[Stored items from a collection]
----
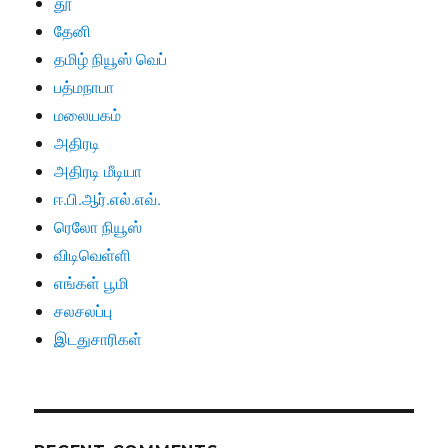
தூ
தேனி
தமிழ் நியூஸ் வெப்
பத்மநாபா
மலையகம்
அதிரடி
அதிரடி மீடியா
ஈ.பி.ஆர்.எல்.எவ்.
ரெலோ நியூஸ்
விடிவெள்ளி
எங்கள் பூமி
சலசலப்பு
இடதுசாரிகள்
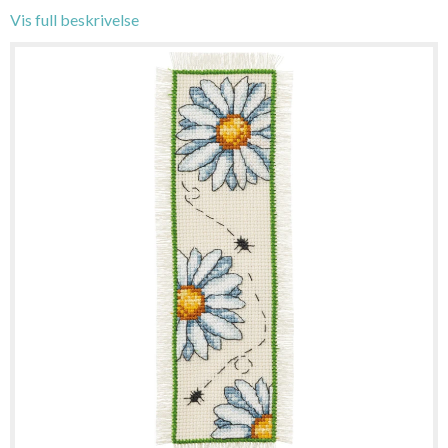
Vis full beskrivelse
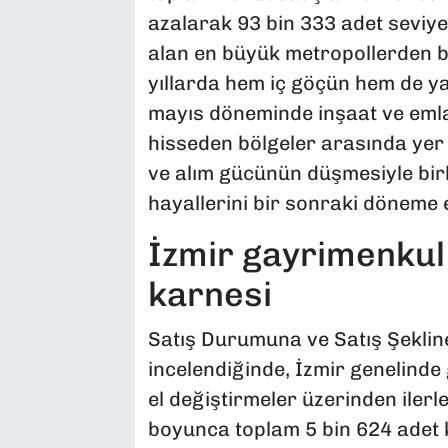
azalarak 93 bin 333 adet seviye
alan en büyük metropollerden bi
yıllarda hem iç göçün hem de ya
mayıs döneminde inşaat ve eml
hisseden bölgeler arasında yer al
ve alım gücünün düşmesiyle bir
hayallerini bir sonraki döneme e
İzmir gayrimenkul 
karnesi
Satış Durumuna ve Satış Şekline 
incelendiğinde, İzmir genelinde
el değiştirmeler üzerinden ilerl
boyunca toplam 5 bin 624 adet ko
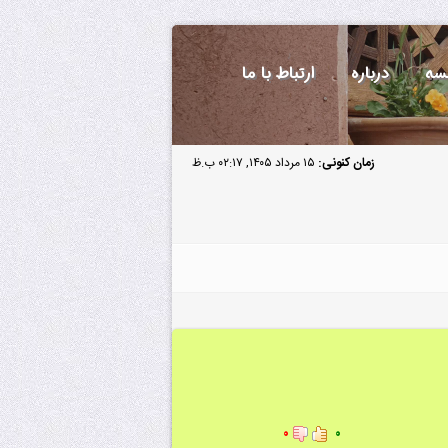
سه
درباره
ارتباط با ما
زمان کنونی:
۱۵ مرداد ۱۴۰۵, ۰۲:۱۷ ب.ظ
۰
۰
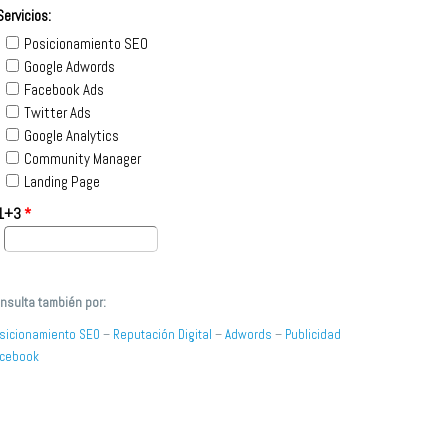
Servicios:
Posicionamiento SEO
Google Adwords
Facebook Ads
Twitter Ads
Google Analytics
Community Manager
Landing Page
1+3
*
nsulta también por:
sicionamiento SEO
–
Reputación Digital
–
Adwords
–
Publicidad
cebook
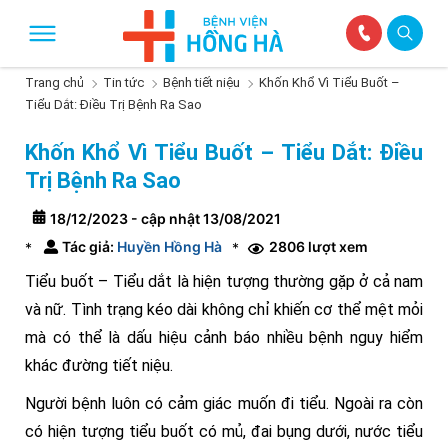
Trang chủ
Tin tức
Bệnh tiết niệu
Khốn Khổ Vì Tiểu Buốt –
Tiểu Dắt: Điều Trị Bệnh Ra Sao
Khốn Khổ Vì Tiểu Buốt – Tiểu Dắt: Điều
Trị Bệnh Ra Sao
18/12/2023 - cập nhật 13/08/2021
Tác giả:
Huyền Hồng Hà
2806 lượt xem
*
*
Tiểu buốt – Tiểu dắt là hiện tượng thường gặp ở cả nam
và nữ. Tình trạng kéo dài không chỉ khiến cơ thể mệt mỏi
mà có thể là dấu hiệu cảnh báo nhiều bệnh nguy hiểm
khác đường tiết niệu.
Người bệnh luôn có cảm giác muốn đi tiểu. Ngoài ra còn
có hiện tượng tiểu buốt có mủ, đai bụng dưới, nước tiểu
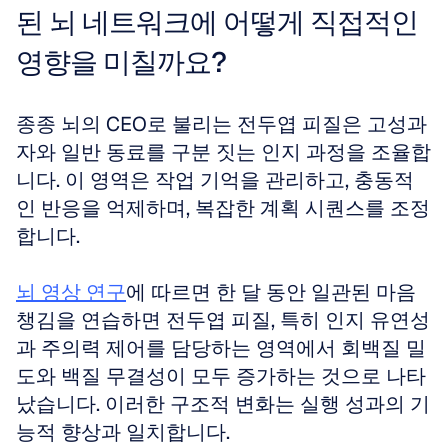
된 뇌 네트워크에 어떻게 직접적인 
영향을 미칠까요?
종종 뇌의 CEO로 불리는 전두엽 피질은 고성과
자와 일반 동료를 구분 짓는 인지 과정을 조율합
니다. 이 영역은 작업 기억을 관리하고, 충동적
인 반응을 억제하며, 복잡한 계획 시퀀스를 조정
합니다. 
뇌 영상 연구
에 따르면 한 달 동안 일관된 마음
챙김을 연습하면 전두엽 피질, 특히 인지 유연성
과 주의력 제어를 담당하는 영역에서 회백질 밀
도와 백질 무결성이 모두 증가하는 것으로 나타
났습니다. 이러한 구조적 변화는 실행 성과의 기
능적 향상과 일치합니다. 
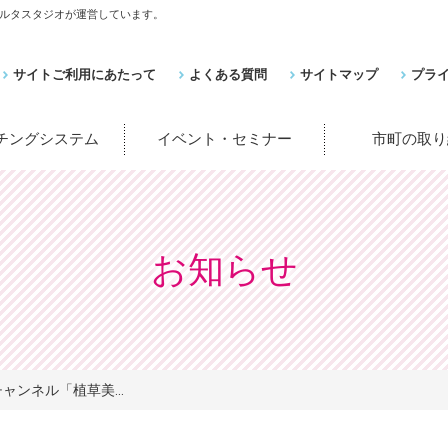
ルタスタジオが運営しています。
サイトご利用にあたって
よくある質問
サイトマップ
プラ
ッチングシステム
イベント・セミナー
市町の取り
お知らせ
eチャンネル「植草美...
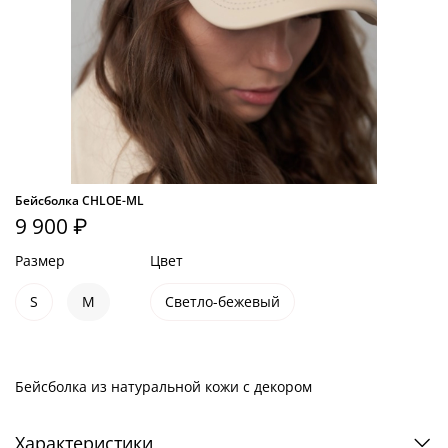
Бейсболка CHLOE-ML
9 900 ₽
Размер
Цвет
S
M
Светло-бежевый
Бейсболка из натуральной кожи с декором
Характеристики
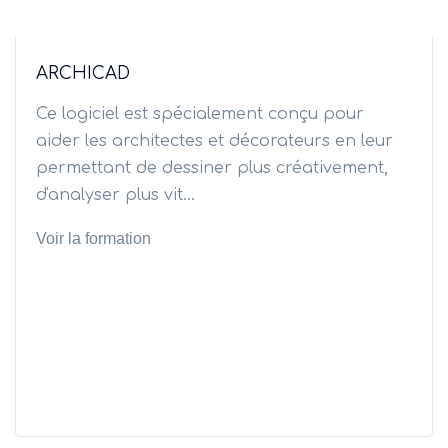
ARCHICAD
Ce logiciel est spécialement conçu pour
aider les architectes et décorateurs en leur
permettant de dessiner plus créativement,
d'analyser plus vit...
Voir la formation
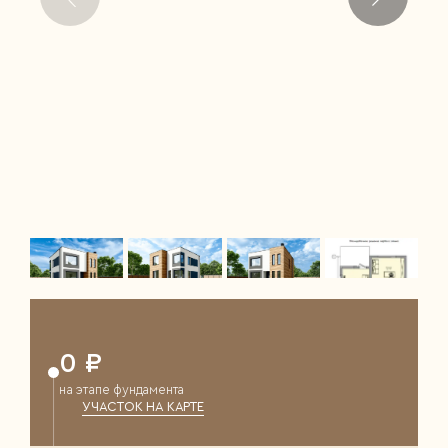
0 ₽
на этапе фундамента
УЧАСТОК НА КАРТЕ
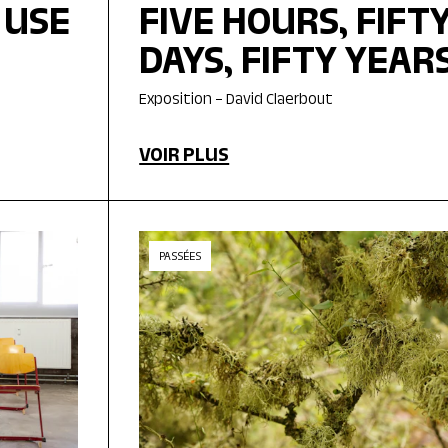
 USE
FIVE HOURS, FIFT
DAYS, FIFTY YEAR
Exposition – David Claerbout
VOIR PLUS
PASSÉES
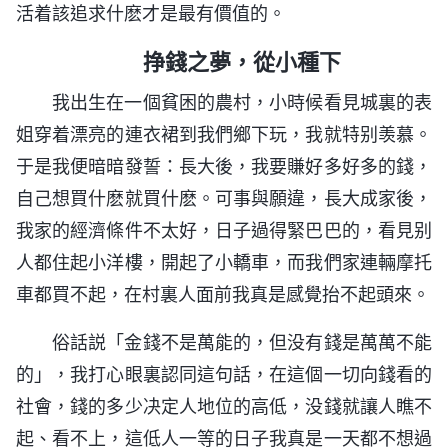
活着該追求什麽才是最有價值的。
挣錢之夢，從小種下
我出生在一個貧困的農村，小時候看見城裏的表
姐穿着漂亮的連衣裙到我們鄉下玩，我就特别羡慕。
于是我便暗暗發誓：長大後，我要賺好多好多的錢，
自己想買什麽就買什麽。可事與願違，長大成家後，
我家的經濟條件不太好，日子過得緊巴巴的，看見别
人都住起小洋樓，開起了小轎車，而我們家連輛摩托
車都買不起，在村裏人面前我真是感覺抬不起頭來。
俗話説「金錢不是萬能的，但没有錢是萬萬不能
的」，我打心眼裏認同這句話，在這個一切向錢看的
社會，錢的多少决定人地位的高低，没錢就讓人瞧不
起、看不上，這低人一等的日子我真是一天都不想過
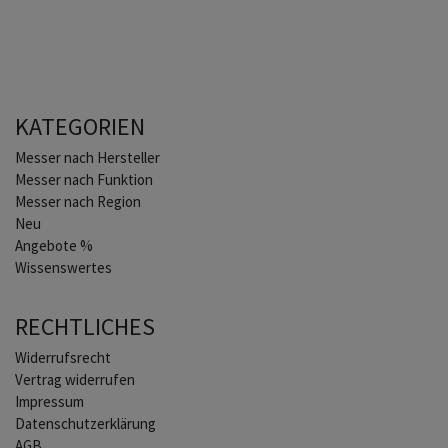
KATEGORIEN
Home
Messer nach Hersteller
Messer nach Funktion
Messer nach Region
Neu
Angebote %
Wissenswertes
RECHTLICHES
Widerrufs­recht
Vertrag widerrufen
Impressum
Daten­schutz­erklärung
AGB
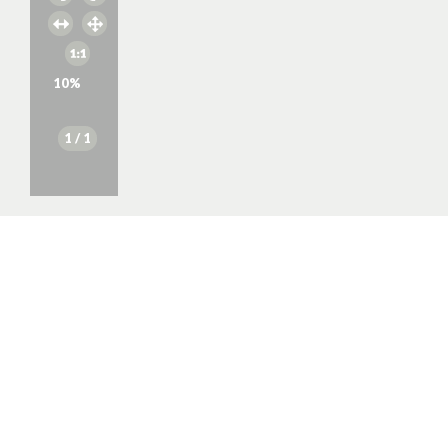
10
%
1
/ 1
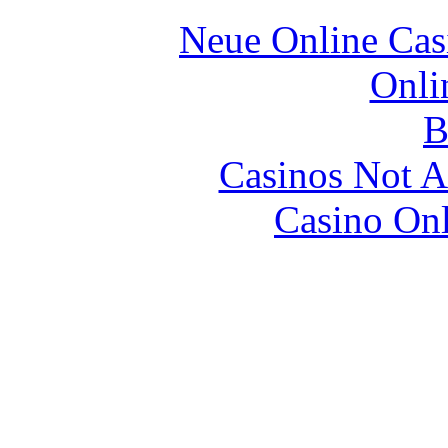
Neue Online Ca
Onli
B
Casinos Not A
Casino Onl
----
▶ **Exercise objective**
Your answer should be one number, the count of lines above that hold "Khốn".

▶ **The answer**
2